Although studies on the effect of sexual dimorphism in humans are still scarce, according to the available data, the composition of the intestinal microbiome between women and men is reported to be diverse [37]. These differences may be due to the direct effect as well as the indirect influence of sex hormones on inflammatory and metabolic factors, such as short-chain fatty acids (SCFAs) and neurotransmitters. Furthermore, the diversity and composition of the microbiome, in addition to being related to age, also adapts to the effects of hormones. Mayneris-Perxachs et al. [38], in an attempt to investigate the changes in the composition of the gut microbiome between the two sexes (men and women), highlighted the differences in β diversity between premenopausal women and men, which is based on steroid biosynthesis, whereas on the contrary, no differences were observed between postmenopausal women and men.
These differences, however, were evident in non-obese subjects, disappeared in the obese population, and were strengthened by the positive correlation with sex steroids, progesterone, and testosterone levels. Gender differences were observed between premenopausal and postmenopausal women and men. Males showed greater abundance in Bacteroidaceae and Prevotellaceae, a finding reinforced by a possible positive covariance with testosterone. In contrast, the genera Actinobacteria, Proteobacteria, Firmicutes, and Verrucomicrobia were not associated with testosterone levels. Furthermore, estrogen levels differed in obese postmenopausal women compared to lean postmenopausal women; obese postmenopausal women have higher estrogen levels due to peripheral estrogen synthesis [38].
In the field of PCOS, however, many studies have attempted to highlight the changes occurring in the gut microbiome [39,40,41].
The particular difficulty in studying PCOS is related to its pathophysiology itself, where it is characterized by hyperandrogenemia, a factor that contributes to changing the composition of the intestinal microbiome but also to the frequent coexistence of insulin resistance and overweight or obesity (reported as up to 88% in adult PCOS) [42]. Recent meta-analysis provides evidence that there is a multiple relative risk of being diagnosed with either obesity, overweight, or central obesity in the setting of PCOS compared to healthy controls [43].
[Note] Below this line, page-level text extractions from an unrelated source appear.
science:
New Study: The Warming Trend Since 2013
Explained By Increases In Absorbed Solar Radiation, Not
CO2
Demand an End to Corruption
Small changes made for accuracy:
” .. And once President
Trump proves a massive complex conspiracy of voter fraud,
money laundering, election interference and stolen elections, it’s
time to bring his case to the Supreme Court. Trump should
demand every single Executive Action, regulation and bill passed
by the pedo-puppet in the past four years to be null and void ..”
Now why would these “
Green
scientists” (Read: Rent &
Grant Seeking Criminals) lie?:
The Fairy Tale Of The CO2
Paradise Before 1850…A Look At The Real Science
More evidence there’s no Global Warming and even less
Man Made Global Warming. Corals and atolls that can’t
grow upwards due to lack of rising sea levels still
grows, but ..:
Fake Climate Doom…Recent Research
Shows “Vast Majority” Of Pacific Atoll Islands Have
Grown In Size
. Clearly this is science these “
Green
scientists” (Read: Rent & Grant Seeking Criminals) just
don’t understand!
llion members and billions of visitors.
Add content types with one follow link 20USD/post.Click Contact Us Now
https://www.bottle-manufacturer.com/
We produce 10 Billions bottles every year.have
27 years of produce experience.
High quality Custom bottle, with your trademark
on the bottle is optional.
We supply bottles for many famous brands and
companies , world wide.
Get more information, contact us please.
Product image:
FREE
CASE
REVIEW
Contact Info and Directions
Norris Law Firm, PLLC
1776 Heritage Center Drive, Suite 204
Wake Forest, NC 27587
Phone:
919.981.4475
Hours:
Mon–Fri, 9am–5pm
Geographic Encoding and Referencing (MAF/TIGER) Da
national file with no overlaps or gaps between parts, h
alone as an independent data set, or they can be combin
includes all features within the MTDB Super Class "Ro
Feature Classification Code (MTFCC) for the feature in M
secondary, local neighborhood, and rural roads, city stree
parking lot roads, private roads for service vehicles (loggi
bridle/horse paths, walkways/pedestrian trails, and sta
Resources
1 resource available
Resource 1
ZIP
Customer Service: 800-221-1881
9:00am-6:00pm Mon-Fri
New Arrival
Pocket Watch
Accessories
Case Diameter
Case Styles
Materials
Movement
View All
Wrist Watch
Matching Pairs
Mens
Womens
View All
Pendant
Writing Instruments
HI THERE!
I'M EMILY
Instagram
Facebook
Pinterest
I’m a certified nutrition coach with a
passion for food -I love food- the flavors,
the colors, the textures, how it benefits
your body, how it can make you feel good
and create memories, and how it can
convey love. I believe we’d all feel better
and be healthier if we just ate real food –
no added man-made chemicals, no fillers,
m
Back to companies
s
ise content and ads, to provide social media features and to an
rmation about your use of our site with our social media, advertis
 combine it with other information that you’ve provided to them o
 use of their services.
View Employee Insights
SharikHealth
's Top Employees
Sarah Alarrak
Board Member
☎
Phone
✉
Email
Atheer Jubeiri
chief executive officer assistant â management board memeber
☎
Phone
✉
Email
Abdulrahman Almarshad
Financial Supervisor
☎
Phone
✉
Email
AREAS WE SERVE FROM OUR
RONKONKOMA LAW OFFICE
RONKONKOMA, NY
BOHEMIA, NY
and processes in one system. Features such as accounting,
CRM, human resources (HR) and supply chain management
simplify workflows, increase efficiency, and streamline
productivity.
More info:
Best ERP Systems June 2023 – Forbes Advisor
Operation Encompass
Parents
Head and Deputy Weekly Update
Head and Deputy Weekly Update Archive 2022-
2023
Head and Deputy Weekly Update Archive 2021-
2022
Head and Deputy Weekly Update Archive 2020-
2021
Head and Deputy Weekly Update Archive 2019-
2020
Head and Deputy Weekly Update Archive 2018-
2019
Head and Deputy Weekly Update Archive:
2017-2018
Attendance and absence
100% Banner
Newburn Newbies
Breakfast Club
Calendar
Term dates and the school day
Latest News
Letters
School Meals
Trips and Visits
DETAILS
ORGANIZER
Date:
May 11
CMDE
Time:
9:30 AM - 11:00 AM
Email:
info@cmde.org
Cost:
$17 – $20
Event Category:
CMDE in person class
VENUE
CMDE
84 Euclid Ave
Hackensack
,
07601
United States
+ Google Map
Studies in rodents have shown that changes in the gut microbiome, such as an increase in the genus Firmicutes, correlate with changes in the regulation of insulin levels, such as the presence or progression of obesity, type 2 diabetes, and the metabolic syndrome [44].
Zeng et al. reported changes in the functional and structural profile of the intestinal microbiome between women with PCOS and insulin resistance or without insulin resistance [39]. As a result, the presence of insulin resistance appears to directly affect the gut microbiome and act, possibly synergistically with PCOS, to further diversify the microbiota [45].
PCOS itself appears to enhance inflammation and insulin resistance due to a reduction in the abundance of beneficial bacteria for the microbiome (such as Faecalibacterium of the genus Firmicutes), thereby reducing the production of SCFAs that result in intestinal barrier disturbances [46].
Torres et al. conducted a study in healthy women, women with PCOS, and women with polycystic ovary morphology; they highlighted the link between hyperandrogenism and the changes that occur in the gut microbiome of women with PCOS. Differences occurred in four genes known to produce SCFAs, which were found at a lower rate in women with PCOS compared to the other examined groups [47].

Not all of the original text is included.